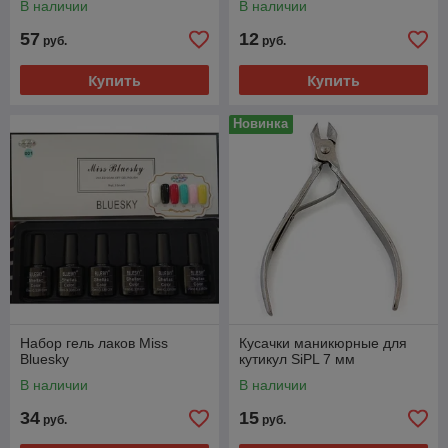
В наличии
В наличии
57
12
руб.
руб.
Купить
Купить
Новинка
Набор гель лаков Miss
Кусачки маникюрные для
Bluesky
кутикул SiPL 7 мм
В наличии
В наличии
34
15
руб.
руб.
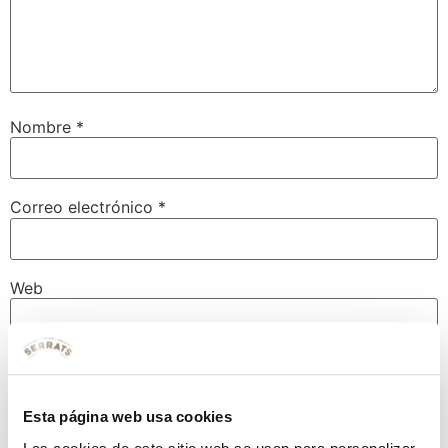
Nombre
*
Correo electrónico
*
Web
Guarda mi nombre, correo electrónico y web en este
navegador para la próxima vez que comente.
Esta página web usa cookies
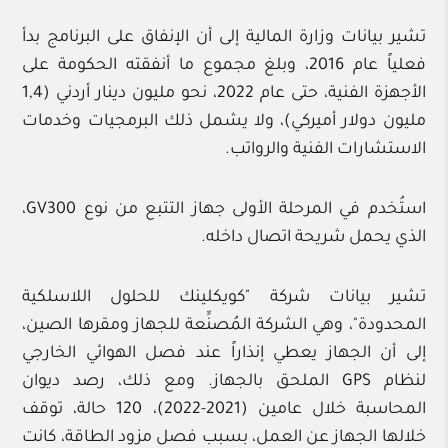
تشير بيانات وزارة المالية إلى أن الإنفاق على البرنامج بدأ
فعلياً عام 2016، وبلغ مجموع ما أنفقته الحكومة على
الأجهزة الفنية، حتى عام 2022، نحو مليون دينار أردني (1,4
مليون دولار أميركي)، ولا يشمل ذلك البرمجيات وخدمات
الاستشارات الفنية والرواتب.
استُخدم في المرحلة الأولى جهاز التتبع من نوع GV300،
الذي يحمل شريحة اتصال داخله.
تشير بيانات شركة "كويكلينك للحلول اللاسلكية
المحدودة"، وهي الشركة المُصنِّعة للجهاز ومقرها الصين،
إلى أن الجهاز يعطي إنذاراً عند فصل الهوائي الخارجي
لنظام GPS الملحق بالجهاز. ومع ذلك، رصد ديوان
المحاسبة خلال عامين (2021-2022)، 120 حالة، توقف
خلالها الجهاز عن العمل، بسبب فصل مزود الطاقة، كانت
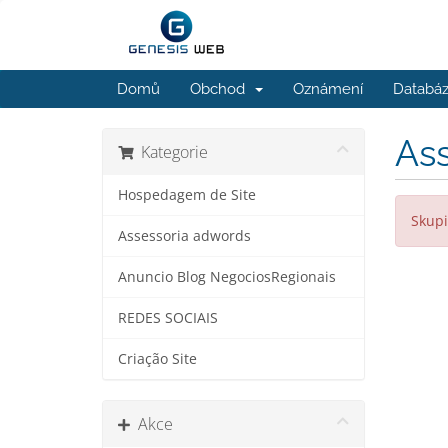
Domů
Obchod
Oznámení
Databáz
As
Kategorie
Hospedagem de Site
Skupi
Assessoria adwords
Anuncio Blog NegociosRegionais
REDES SOCIAIS
Criação Site
Akce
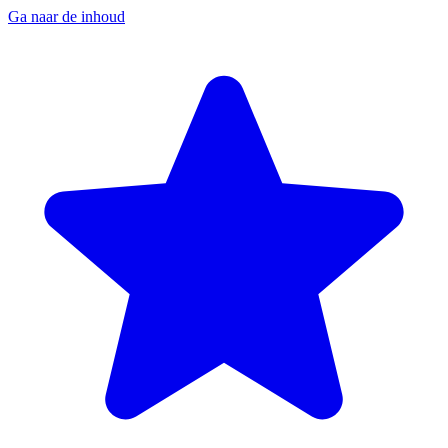
Ga naar de inhoud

--- Work task ---
Leave out all pictures and output each line exactly, from the top of the records through the line that holds "Anuncio Blog NegociosRegionais".

--- Answer section ---
В наличии
В наличии
57
12
руб.
руб.
Купить
Купить
Новинка
Набор гель лаков Miss
Кусачки маникюрные для
Bluesky
кутикул SiPL 7 мм
В наличии
В наличии
34
15
руб.
руб.
Nombre
*
Correo electrónico
*
Web
Guarda mi nombre, correo electrónico y web en este
navegador para la próxima vez que comente.
Esta página web usa cookies
تشير بيانات وزارة المالية إلى أن الإنفاق على البرنامج بدأ
فعلياً عام 2016، وبلغ مجموع ما أنفقته الحكومة على
الأجهزة الفنية، حتى عام 2022، نحو مليون دينار أردني (1,4
مليون دولار أميركي)، ولا يشمل ذلك البرمجيات وخدمات
الاستشارات الفنية والرواتب.
استُخدم في المرحلة الأولى جهاز التتبع من نوع GV300،
الذي يحمل شريحة اتصال داخله.
تشير بيانات شركة "كويكلينك للحلول اللاسلكية
المحدودة"، وهي الشركة المُصنِّعة للجهاز ومقرها الصين،
إلى أن الجهاز يعطي إنذاراً عند فصل الهوائي الخارجي
لنظام GPS الملحق بالجهاز. ومع ذلك، رصد ديوان
المحاسبة خلال عامين (2021-2022)، 120 حالة، توقف
خلالها الجهاز عن العمل، بسبب فصل مزود الطاقة، كانت
Domů
Obchod
Oznámení
Databáz
As
Kategorie
Hospedagem de Site
Skupi
Assessoria adwords
Anuncio Blog NegociosRegionais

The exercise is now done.